Automated Experimental Design for Cosmic Discovery
PIs and Institutions: Brian Nord, Fermilab; Yuxin Chen, UChicago
Description: This project aims to lay the foundations for next-generation cosmic experimental design backed by new artificial intelligence and machine learning methods tailored to cosmology. The collaboration brings together computer scientists and astrophysicists working to understand how data and computation can inform and accelerate cosmic survey design, taking into account previous data, the capabilities of contemporary computational approaches, and insights from the underlying physics.
A distinguishing aspect of the project is its end-to-end focus, going from simulation to real cosmic survey in a closed loop. The work weaves together advances in deep learning, high- dimensional/nonparametric statistics, discrete optimization, and information theory; the developed methodologies will be validated in simulated environments, eventually leading to a new future cosmic experiment which will be evaluated against existing designs by Fermilab.
AI + Measurement
(Eric Jonas & Yuxin Chen, UChicago; Jayakar Thangaraj, Fermilab)
AI can guide scientific experiments before they are started, helping researchers find the best location to aim a telescope or choose which chemical compounds hold the greatest potential as drugs or new materials. Additionally, all modern scientific measurement requires inverting a model of the measurement process to interpret the data, and modern AI techniques have shown great promise in accelerating and improving this reconstruction. The “AI + Measurements” workshop, planned by Eric Jonas and Yuxin Chen, assistant professors of computer science at UChicago, and Jayakar Thangaraj of the lllinois Accelerator Research Center (IARC) at Fermilab, will dig into these opportunities for AI in meteorology, cosmology, particle physics, chemistry and other fields.

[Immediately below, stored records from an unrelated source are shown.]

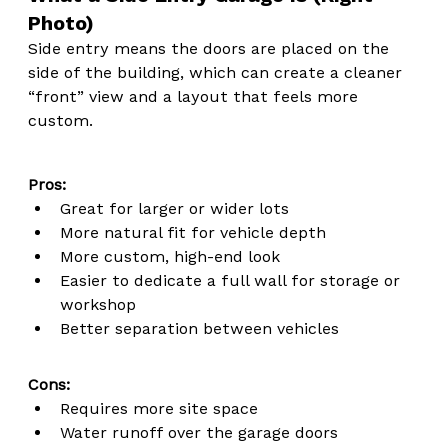
Photo)
Side entry means the doors are placed on the 
side of the building, which can create a cleaner 
“front” view and a layout that feels more 
custom.
Pros:
Great for larger or wider lots
More natural fit for vehicle depth
More custom, high-end look
Easier to dedicate a full wall for storage or 
workshop
Better separation between vehicles
Cons:
Requires more site space
Water runoff over the garage doors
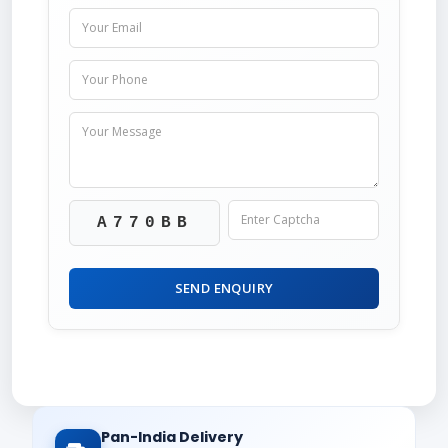
A770BB
SEND ENQUIRY
Pan-India Delivery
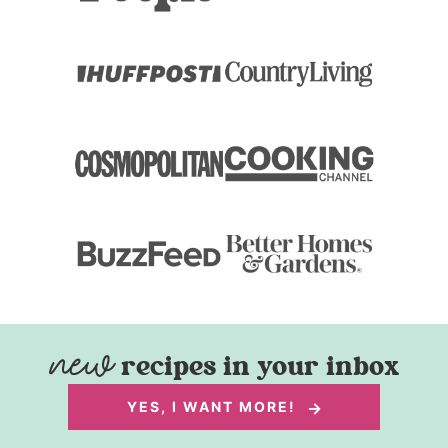
recipes in your inbox
YES, I WANT MORE!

The workshop will take place at Fermilab and include students and researchers from UChicago, Argonne, and the Toyota Technological Institute at Chicago, brainstorming new collaborations combining cutting-edge AI approaches and experimental science.

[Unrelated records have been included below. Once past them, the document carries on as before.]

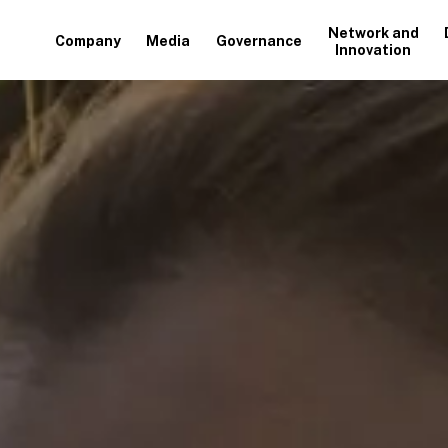
Network and
Company
Media
Governance
Innovation
+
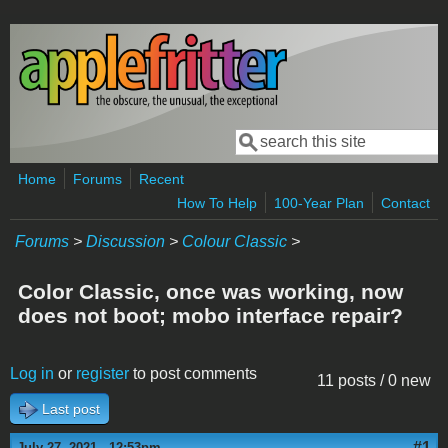
Skip to main content
Search
Search form
Home
Forums
Recent
How To Help
100-Year Plan
Contact
Forums
>
Discussion
>
Colour Classic
>
Color Classic, once was working, now
does not boot; mobo interface repair?
Log in
or
register
to post comments
11 posts / 0 new
Last post
#1
July 27, 2021 - 12:53pm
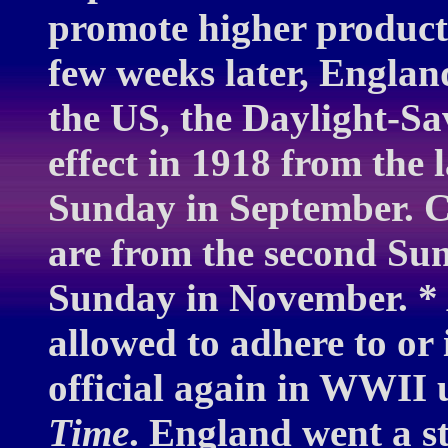
promote higher product
few weeks later, Englan
the US, the Daylight-Sa
effect in 1918 from the 
Sunday in September. C
are from the second Sun
Sunday in November. * A
allowed to adhere to or 
official again in WWII
Time
. England went a s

AI+Science = CS4All High School Primer Workshop
(Julia Lane, Nick Feamster, and Kyle Chard, UChicago; Michael Papka, Meridith Bruozas and John Domyancich, Argonne; Brian Nord, Fermilab)
For most Chicago Public Schools students, exposure to computer science is limited, and they have little time for advanced topics such as AI or data science for societal issues. This lack of opportunity is exacerbated when students seek internships and other employment experiences and do not have the confidence in their own knowledge to see CS, data science or AI as a possible career pathway for themselves. To address this need, a team of researchers and educators from Argonne, UChicago’s Center for Data and Computing (CDAC) and Fermilab will develop a CS/AI bridge workshop that supports students from Chicago’s South Side community. In the weeklong workshop, to be held twice a year, students will develop a deeper understanding of CS, grow a tangible skillset that is grounded in scientific projects, real-world datasets, and professional tools, and connect with internship opportunities at UChicago, Argonne and Fermilab.